Dataset: Begin

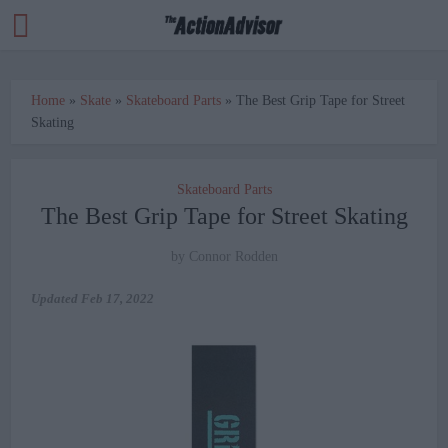
Home
»
Skate
»
Skateboard Parts
»
The Best Grip Tape for Street
Skating
Skateboard Parts
The Best Grip Tape for Street Skating
by
Connor Rodden
Updated
Feb 17, 2022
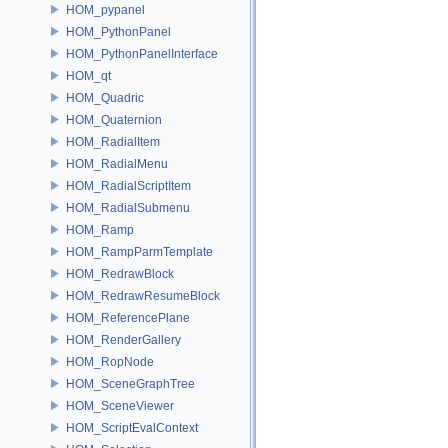
HOM_pypanel
HOM_PythonPanel
HOM_PythonPanelInterface
HOM_qt
HOM_Quadric
HOM_Quaternion
HOM_RadialItem
HOM_RadialMenu
HOM_RadialScriptItem
HOM_RadialSubmenu
HOM_Ramp
HOM_RampParmTemplate
HOM_RedrawBlock
HOM_RedrawResumeBlock
HOM_ReferencePlane
HOM_RenderGallery
HOM_RopNode
HOM_SceneGraphTree
HOM_SceneViewer
HOM_ScriptEvalContext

Dataset: End

Work request =>
Could you retype exactly the lines from the one containing "HOM_RadialItem" through the final line of the data above, and no others?

Solution below =>
HOM_RadialItem
HOM_RadialMenu
HOM_RadialScriptItem
HOM_RadialSubmenu
HOM_Ramp
HOM_RampParmTemplate
HOM_RedrawBlock
HOM_RedrawResumeBlock
HOM_ReferencePlane
HOM_RenderGallery
HOM_RopNode
HOM_SceneGraphTree
HOM_SceneViewer
HOM_ScriptEvalContext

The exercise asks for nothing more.